What is expected:
Exact copy, pictures excluded: reproduce every record below.

Provided data:
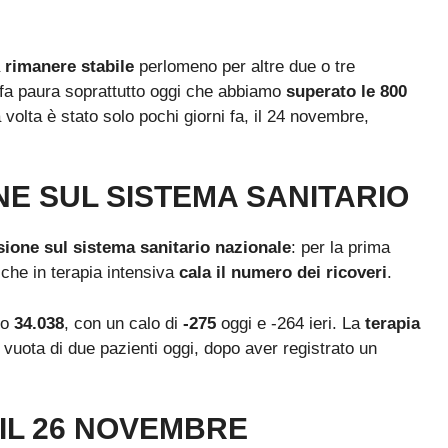
a
rimanere stabile
perlomeno per altre due o tre
 fa paura soprattutto oggi che abbiamo
superato le 800
a volta è stato solo pochi giorni fa, il 24 novembre,
NE SUL SISTEMA SANITARIO
sione sul sistema sanitario nazionale
: per la prima
, che in terapia intensiva
cala il numero dei ricoveri
.
no
34.038
, con un calo di
-275
oggi e -264 ieri. La
terapia
vuota di due pazienti oggi, dopo aver registrato un
 IL 26 NOVEMBRE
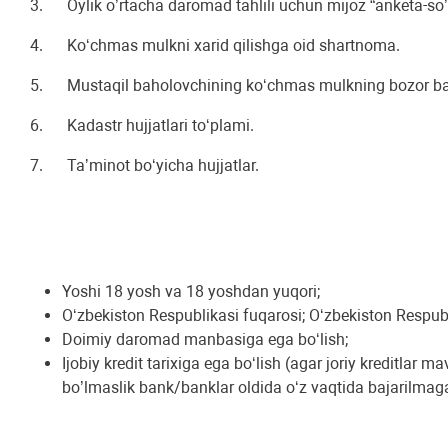
3. Oylik o’rtacha daromad tahlili uchun mijoz “anketa-so’r
4. Koʻchmas mulkni xarid qilishga oid shartnoma.
5. Mustaqil baholovchining koʻchmas mulkning bоzor bah
6. Kadastr hujjatlari toʻplami.
7. Taʼminot boʻyicha hujjatlar.
Yoshi 18 yosh va 18 yoshdan yuqori;
Oʻzbekiston Respublikasi fuqarosi; Oʻzbekiston Respubl
Doimiy daromad manbasiga ega boʻlish;
Ijobiy kredit tarixiga ega boʻlish (agar joriy kreditlar 
bo’lmaslik bank/banklar oldida oʻz vaqtida bajarilmagan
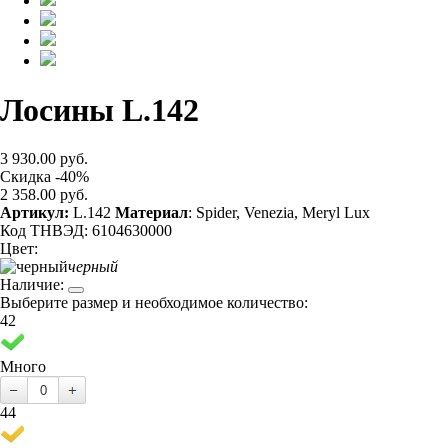
Лосины L.142
3 930.00 руб.
Скидка -40%
2 358.00 руб.
Артикул:
L.142
Материал
: Spider, Venezia, Meryl Lux
Код ТНВЭД: 6104630000
Цвет:
черный
Наличие:
Выберите размер и необходимое количество:
42
Много
44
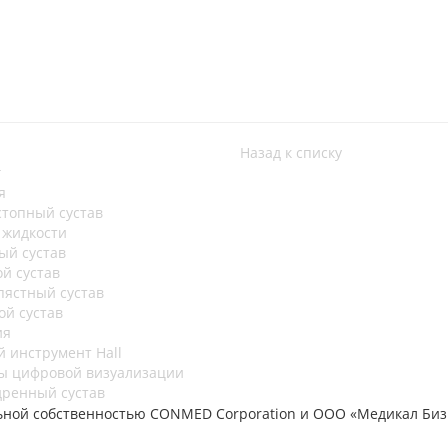
Назад к списку
г
я
стопный сустав
 жидкости
ый сустав
ой сустав
пястный сустав
ой сустав
ия
й инструмент Hall
ы цифровой визуализации
дренный сустав
льной собственностью CONMED Corporation и ООО «Медикал Би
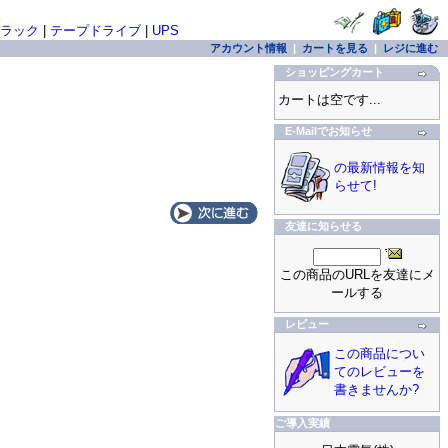
ラック
|
テープドライブ
|
UPS
アカウント情報
|
カートを見る
|
レジに進む
ショッピングカート
カートは空です...
E-Mailでお知らせ
の最新情報を知
らせて!
友達に知らせる
この商品のURLを友達にメ
ールする
レビュー
この商品につい
てのレビューを
書きませんか?
ご導入実績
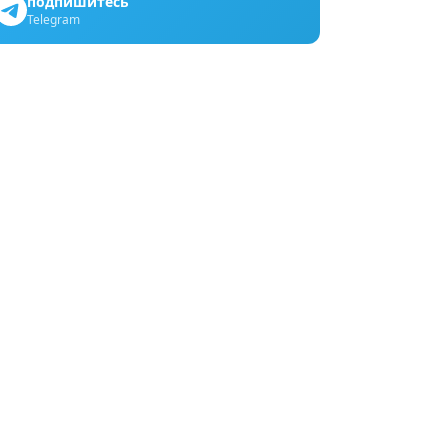
подпишитесь
Telegram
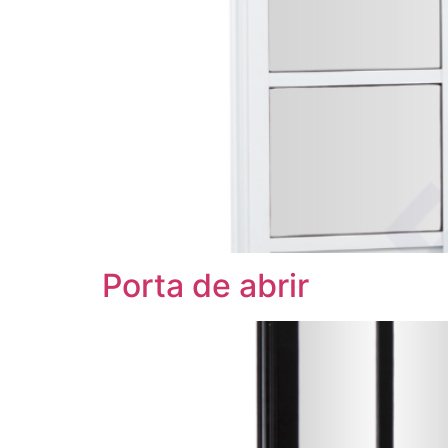
Porta de abrir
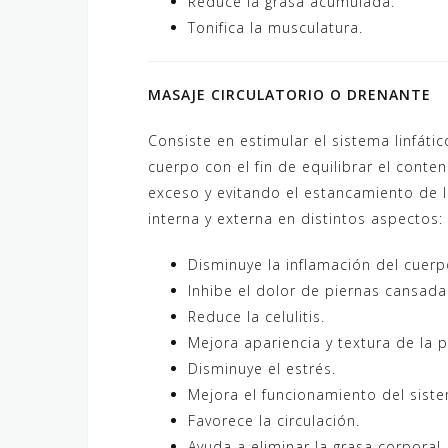
Reduce la grasa acumulada.
Tonifica la musculatura.
MASAJE CIRCULATORIO O DRENANTE
Consiste en estimular el sistema linfát
cuerpo con el fin de equilibrar el cont
exceso y evitando el estancamiento de l
interna y externa en distintos aspectos:
Disminuye la inflamación del cuerp
Inhibe el dolor de piernas cansada
Reduce la celulitis.
Mejora apariencia y textura de la pi
Disminuye el estrés.
Mejora el funcionamiento del sist
Favorece la circulación.
Ayuda a eliminar la grasa corporal.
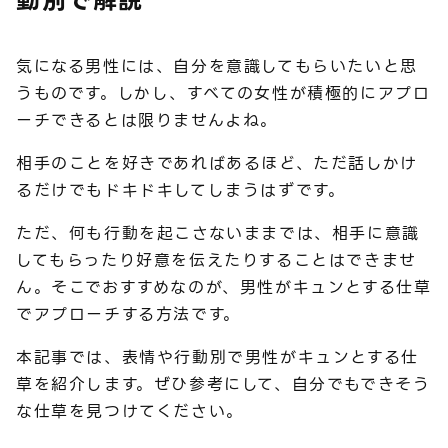
動別で解説
気になる男性には、自分を意識してもらいたいと思
うものです。しかし、すべての女性が積極的にアプロ
ーチできるとは限りませんよね。
相手のことを好きであればあるほど、ただ話しかけ
るだけでもドキドキしてしまうはずです。
ただ、何も行動を起こさないままでは、相手に意識
してもらったり好意を伝えたりすることはできませ
ん。そこでおすすめなのが、男性がキュンとする仕草
でアプローチする方法です。
本記事では、表情や行動別で男性がキュンとする仕
草を紹介します。ぜひ参考にして、自分でもできそう
な仕草を見つけてください。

Your solution:
a
rimanere stabile
perlomeno per altre due o tre
 fa paura soprattutto oggi che abbiamo
superato le 800
a volta è stato solo pochi giorni fa, il 24 novembre,
NE SUL SISTEMA SANITARIO
sione sul sistema sanitario nazionale
: per la prima
, che in terapia intensiva
cala il numero dei ricoveri
.
no
34.038
, con un calo di
-275
oggi e -264 ieri. La
terapia
vuota di due pazienti oggi, dopo aver registrato un
 IL 26 NOVEMBRE
3. Oylik o’rtacha daromad tahlili uchun mijoz “anketa-so’r
4. Koʻchmas mulkni xarid qilishga oid shartnoma.
5. Mustaqil baholovchining koʻchmas mulkning bоzor bah
6. Kadastr hujjatlari toʻplami.
7. Taʼminot boʻyicha hujjatlar.
Yoshi 18 yosh va 18 yoshdan yuqori;
Oʻzbekiston Respublikasi fuqarosi; Oʻzbekiston Respubl
Doimiy daromad manbasiga ega boʻlish;
Ijobiy kredit tarixiga ega boʻlish (agar joriy kreditlar 
bo’lmaslik bank/banklar oldida oʻz vaqtida bajarilmagan
Лосины L.142
3 930.00 руб.
Скидка -40%
2 358.00 руб.
Артикул:
L.142
Материал
: Spider, Venezia, Meryl Lux
Код ТНВЭД: 6104630000
Цвет:
черный
Наличие:
Выберите размер и необходимое количество:
42
Много
44
Назад к списку
г
я
стопный сустав
 жидкости
ый сустав
ой сустав
пястный сустав
ой сустав
ия
й инструмент Hall
ы цифровой визуализации
дренный сустав
льной собственностью CONMED Corporation и ООО «Медикал Би
ラック
|
テープドライブ
|
UPS
アカウント情報
|
カートを見る
|
レジに進む
ショッピングカート
カートは空です...
E-Mailでお知らせ
の最新情報を知
らせて!
友達に知らせる
この商品のURLを友達にメ
ールする
レビュー
この商品につい
てのレビューを
書きませんか?
ご導入実績
подпишитесь
Telegram
Porta de abrir
Reduce la grasa acumulada.
Tonifica la musculatura.
MASAJE CIRCULATORIO O DRENANTE
Consiste en estimular el sistema linfát
cuerpo con el fin de equilibrar el cont
exceso y evitando el estancamiento de l
interna y externa en distintos aspectos:
Disminuye la inflamación del cuerp
Inhibe el dolor de piernas cansada
Reduce la celulitis.
Mejora apariencia y textura de la pi
Disminuye el estrés.
Mejora el funcionamiento del sist
Favorece la circulación.
Ayuda a eliminar la grasa corporal.
動別で解説
気になる男性には、自分を意識してもらいたいと思
うものです。しかし、すべての女性が積極的にアプロ
ーチできるとは限りませんよね。
相手のことを好きであればあるほど、ただ話しかけ
るだけでもドキドキしてしまうはずです。
ただ、何も行動を起こさないままでは、相手に意識
してもらったり好意を伝えたりすることはできませ
ん。そこでおすすめなのが、男性がキュンとする仕草
でアプローチする方法です。
本記事では、表情や行動別で男性がキュンとする仕
草を紹介します。ぜひ参考にして、自分でもできそう
な仕草を見つけてください。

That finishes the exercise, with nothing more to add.